(Extracted data entries)
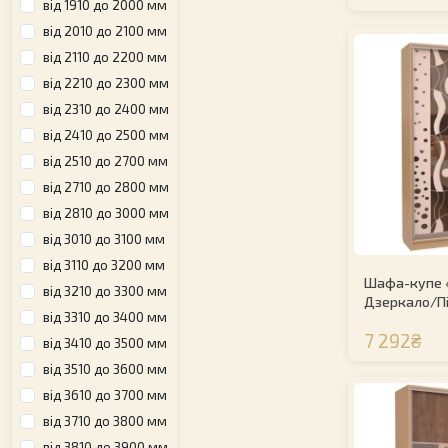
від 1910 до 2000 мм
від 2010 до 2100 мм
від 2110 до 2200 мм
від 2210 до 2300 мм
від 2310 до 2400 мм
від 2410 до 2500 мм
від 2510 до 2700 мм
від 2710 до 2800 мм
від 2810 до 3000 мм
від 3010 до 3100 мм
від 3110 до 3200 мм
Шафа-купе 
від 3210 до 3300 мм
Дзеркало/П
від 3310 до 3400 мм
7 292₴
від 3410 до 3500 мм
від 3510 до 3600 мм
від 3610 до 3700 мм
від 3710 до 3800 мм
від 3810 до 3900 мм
==
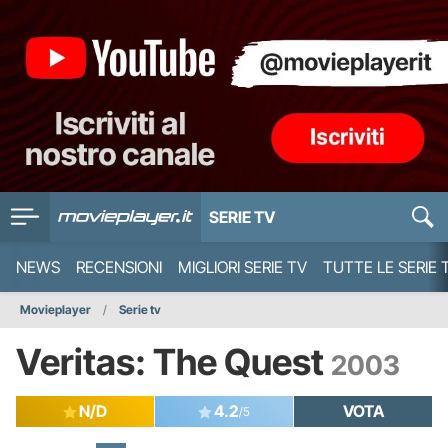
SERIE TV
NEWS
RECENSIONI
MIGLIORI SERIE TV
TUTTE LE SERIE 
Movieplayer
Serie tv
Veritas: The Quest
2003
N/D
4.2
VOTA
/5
==
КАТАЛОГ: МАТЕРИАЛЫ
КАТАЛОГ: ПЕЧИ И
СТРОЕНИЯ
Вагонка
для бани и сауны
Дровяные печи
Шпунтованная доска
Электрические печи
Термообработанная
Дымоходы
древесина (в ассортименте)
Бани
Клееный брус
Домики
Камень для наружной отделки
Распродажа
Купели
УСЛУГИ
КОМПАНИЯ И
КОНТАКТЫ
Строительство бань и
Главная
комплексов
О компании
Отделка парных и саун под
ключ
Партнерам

__REQUIRED WORK__:
Among the records above, a stretch begins at the line containing "від 3110 до 3200 мм" and ends at the line containing "від 3810 до 3900 мм". Restate that stretch word for word, and nothing else.

__COMPLETED EXERCISE__:
від 3110 до 3200 мм
Шафа-купе 
від 3210 до 3300 мм
Дзеркало/П
від 3310 до 3400 мм
7 292₴
від 3410 до 3500 мм
від 3510 до 3600 мм
від 3610 до 3700 мм
від 3710 до 3800 мм
від 3810 до 3900 мм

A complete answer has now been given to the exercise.